Ross Chapin
His Work: Architect and operating owner of
firm
“I feel like
I can concentrate and I can be inspired.”
I ask Ross
Chapin to tell me about his workspace. He says “we are in a relatively small
room, it opens out to what looks like an outdoor window, opening out to an
atrium with trees. I’m back to back right on the property line so I can’t have
any windows outside directly so we’ve got skylights. And we’ve got a skylight
in here and it’s open a little bit so there’s a little bit of a spring breeze
coming in. I’ve arranged myself here because I can sort of be aware of comings
and goings without being the first one people see when they walk up the
stairway. I can have this as a focused space but I can also quickly engage with
the others here.”
Mr. Chapin
is in a unique position because, being an architect, he actually designed this
whole workspace. I ask him to tell me about some of the decisions he made in
this design and why. He says “so I’m right handed, and so I want an “L.” He
points to a small mirror on the wall and tells me that Feng Shui says he should
be in a different position than he is in, that he should be facing the door
more but he says “I go not by the rules of Feng Shui exactly, I go by my
feeling and my feeling says I want to be able to focus, and want to have work
stuff and a library but I want to see who’s coming and going so I put a little
mirror there. And I want light coming over that shoulder because I’m right
handed” and he gestures towards the skylight letting in sunshine from above us.
Mr. Chapin tells me he has a little table so he can engage with others.
I look at
this array of different images posted on the office wall. Ross Chapin tells me “I’ve
almost always had images that are inspiring, that are…tapping into— it’s like
they’re little windows to the world and so I’ve always had a wall with
something like this.” He says the walls are very light gray and he tries
painting walls different colors “the light gray kind of helps bring things
together but it also allows the images like this to jump out from the wall a
little bit. It’s really subtle.” Ross Chapin thoughtfully tells me “this room
is basically shaped around the space that I need and the space that feels good.
Directly across from me is the window, it looks like it’s a window to the
outside but it’s to the garden, looking out at trees and sunlight coming in
through the trees in the window.”
I ask Mr.
Chapin how he feels working in his space here and he replies “I feel like I can
concentrate and I can be inspired. The other thing is that because this room is
slightly away I can have a phone conversation and be engaged with them as well.”
This allows him to have conversations without disturbing others in the office.
I ask Ross
Chapin how he would describe the work environment he feels he works best in.
Mr. Chapin says “it’s got a refuge, it’s got a certain amount of enclosure and
also its open. It’s got an outlook.” I ask him what he means by refuge and he
replies “it’s a place that I feel protected and sheltered and psychologically
emotionally safe, although I don’t ever feel non-safe even out in the world.

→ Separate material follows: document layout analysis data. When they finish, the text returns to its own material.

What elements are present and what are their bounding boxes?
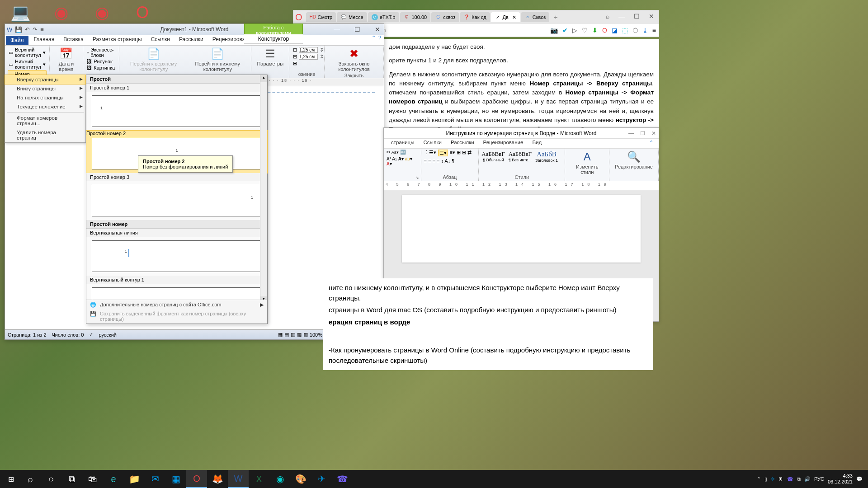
submenu-format-numbers[interactable]: Формат номеров страниц... — [5, 113, 85, 128]
submenu-top-of-page[interactable]: Вверху страницы▶ — [5, 75, 86, 84]
browser-tab[interactable]: ❓Как сд — [460, 12, 490, 22]
view-icon[interactable]: ▤ — [284, 332, 289, 338]
zoom-level[interactable]: 100% — [310, 332, 322, 338]
browser-tab[interactable]: eeTXT.b — [368, 12, 399, 22]
submenu-bottom-of-page[interactable]: Внизу страницы▶ — [5, 84, 85, 93]
gallery-item-simple-1[interactable]: 1 — [86, 92, 267, 131]
ribbon-collapse-icon[interactable]: ⌃ — [646, 139, 656, 148]
clock[interactable]: 4:33 06.12.2021 — [828, 473, 853, 485]
close-icon[interactable]: ✕ — [372, 26, 383, 33]
scroll-up-icon[interactable]: ▴ — [260, 75, 267, 82]
app-icon[interactable]: ▦ — [165, 470, 186, 488]
play-icon[interactable]: ▷ — [572, 27, 577, 34]
goto-footer-button[interactable]: 📄Перейти к нижнему колонтитулу — [187, 47, 248, 73]
position-bottom-input[interactable]: ⊟⇕ — [292, 53, 321, 60]
maximize-icon[interactable]: ☐ — [352, 26, 363, 33]
picture-button[interactable]: 🖼Рисунок — [86, 58, 116, 65]
editing-button[interactable]: 🔍Редактирование — [612, 150, 656, 170]
minimize-icon[interactable]: — — [618, 13, 625, 20]
minimize-icon[interactable]: — — [628, 130, 634, 136]
header-bottom-button[interactable]: ▭Нижний колонтитул▾ — [8, 58, 47, 70]
browser-tab[interactable]: Gсквоз — [431, 12, 459, 22]
viber-icon[interactable]: ☎ — [332, 470, 353, 488]
maximize-icon[interactable]: ☐ — [640, 130, 645, 136]
tray-icon[interactable]: ⛨ — [778, 476, 783, 482]
volume-icon[interactable]: 🔊 — [804, 476, 811, 482]
tab[interactable]: Рецензирование — [479, 139, 528, 148]
shield-icon[interactable]: ✔ — [562, 27, 568, 34]
desktop-icon[interactable]: O — [131, 2, 154, 23]
submenu-delete-numbers[interactable]: Удалить номера страниц — [5, 128, 85, 142]
help-icon[interactable]: ? — [378, 35, 381, 45]
date-time-button[interactable]: 📅Дата и время — [52, 47, 80, 73]
change-styles-button[interactable]: AИзменить стили — [568, 150, 606, 176]
view-icon[interactable]: ▦ — [278, 332, 283, 338]
browser-tab[interactable]: ○Сквоз — [521, 12, 550, 22]
undo-icon[interactable]: ↶ — [25, 26, 30, 33]
tray-icon[interactable]: ▯ — [764, 476, 767, 482]
view-icon[interactable]: ▧ — [297, 332, 302, 338]
notifications-icon[interactable]: 💬 — [856, 476, 863, 482]
excel-icon[interactable]: X — [249, 470, 269, 488]
browser-tab-active[interactable]: ↗Дв✕ — [491, 12, 520, 22]
mail-icon[interactable]: ✉ — [145, 470, 165, 488]
desktop-icon[interactable]: ◉ — [50, 2, 72, 23]
task-view-icon[interactable]: ⧉ — [61, 470, 82, 488]
download-icon[interactable]: ⬇ — [592, 27, 598, 34]
express-blocks-button[interactable]: ▫Экспресс-блоки — [86, 47, 116, 58]
tab[interactable]: Рассылки — [446, 139, 479, 148]
word-taskbar-icon[interactable]: W — [228, 470, 249, 488]
params-button[interactable]: ☰Параметры — [254, 47, 286, 67]
document-page[interactable] — [402, 195, 641, 263]
spell-icon[interactable]: ✓ — [89, 332, 93, 338]
tab-design[interactable]: Конструктор — [244, 34, 303, 44]
cortana-icon[interactable]: ○ — [41, 470, 61, 488]
opera-taskbar-icon[interactable]: O — [186, 470, 207, 488]
redo-icon[interactable]: ↷ — [33, 26, 38, 33]
search-icon[interactable]: ⌕ — [606, 13, 609, 20]
image-button[interactable]: 🖼Картинка — [86, 65, 116, 71]
heart-icon[interactable]: ♡ — [582, 27, 588, 34]
submenu-margins[interactable]: На полях страницы▶ — [5, 93, 85, 102]
view-icon[interactable]: ▥ — [291, 332, 295, 338]
desktop-icon[interactable]: 💻 — [9, 2, 32, 23]
tab[interactable]: Вид — [528, 139, 546, 148]
gallery-scrollbar[interactable]: ▴ ▾ — [260, 75, 267, 304]
header-top-button[interactable]: ▭Верхний колонтитул▾ — [8, 47, 47, 58]
tab[interactable]: страницы — [387, 139, 419, 148]
language-status[interactable]: русский — [99, 332, 116, 338]
gallery-item-simple-3[interactable]: 1 — [86, 181, 267, 220]
tray-icon[interactable]: ⌃ — [757, 476, 761, 482]
download2-icon[interactable]: ⤓ — [642, 27, 648, 34]
start-button[interactable]: ⊞ — [2, 475, 20, 483]
close-header-button[interactable]: ✖Закрыть окно колонтитулов — [327, 47, 381, 73]
tab-layout[interactable]: Разметка страницы — [88, 35, 146, 45]
tab-references[interactable]: Ссылки — [146, 35, 175, 45]
language-indicator[interactable]: РУС — [814, 476, 824, 482]
tab-home[interactable]: Главная — [29, 35, 59, 45]
tab[interactable]: Ссылки — [419, 139, 446, 148]
extension-icon[interactable]: ⬚ — [622, 27, 628, 34]
search-icon[interactable]: ⌕ — [20, 470, 41, 488]
close-tab-icon[interactable]: ✕ — [512, 14, 516, 20]
maximize-icon[interactable]: ☐ — [634, 13, 640, 20]
edge-icon[interactable]: e — [103, 470, 124, 488]
tray-telegram-icon[interactable]: ✈ — [771, 476, 775, 482]
firefox-icon[interactable]: 🦊 — [207, 470, 228, 488]
new-tab-button[interactable]: + — [550, 12, 561, 23]
view-icon[interactable]: ▨ — [303, 332, 308, 338]
close-icon[interactable]: ✕ — [649, 13, 654, 20]
edge-chromium-icon[interactable]: ◉ — [269, 470, 290, 488]
tab-mailings[interactable]: Рассылки — [175, 35, 208, 45]
tab-file[interactable]: Файл — [6, 36, 28, 45]
close-icon[interactable]: ✕ — [651, 130, 656, 136]
telegram-icon[interactable]: ✈ — [311, 470, 332, 488]
minimize-icon[interactable]: — — [331, 26, 343, 33]
opera-icon[interactable]: O — [602, 27, 607, 34]
gallery-item-vertical-line[interactable]: 1 — [86, 237, 267, 276]
extension-icon[interactable]: ◪ — [612, 27, 618, 34]
tab-insert[interactable]: Вставка — [59, 35, 88, 45]
page-status[interactable]: Страница: 1 из 2 — [8, 332, 47, 338]
browser-tab[interactable]: 💬Мессе — [337, 12, 367, 22]
word-count[interactable]: Число слов: 0 — [52, 332, 84, 338]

It’s like a place where I can just rest in being. There’s nobody coming up from
behind me, the distractions are my choice like images.” I ask about design
features that make that possible for him. He explains “certainly natural light,
colors of a workspace that I like generally are dusty softer colors.”
When I ask
Ross Chapin to put his experience with his work into a few words he offers and
insightful response. “I think what I’m doing is creating windows between the
inner and outer worlds. I’m engaging in the world and I’m creating a place and
places in the world but in so doing I’m also being able to have a way to feel
into and live into an inner world, both the inner world of feelings and images
and dreams and relationships—sort of the soul side of being. But I see how the
physical environment can be the window, the doorway to that, or it can be a wall,
a blockage a hindrance, and I’m really working to have the physical world help
us so that everything in the world is transparent, so that we’re able to engage
at our choice, through the different levels when we choose to.” Mr. Chapin
tells me he usually doesn’t talk about this with clients but that “this is
something that’s really at the heart of my work, trying to understand how this
happens.” Ross Chapin truly loves his work and he tells me “if we each can do
the work that we love than I think that the world as a whole, and humanity as a
whole will begin to function and will begin to come forward rather than fray
the fabric of life.” He tells me that he is glad that I am asking questions,
that most people don’t.
Ross Chapin
has been in business for 27 years with his small firm and is in the process of
writing a book. There are five other employees in his company. Closing our
interview he tells me “here’s one thing, to know that we each have choices, in
our physical environment we have a whole variety of choices. And you can spend
a lot of money or no money, it’s not related to money— it’s related to choice.”
He creates his space as a balance between focus and engagement.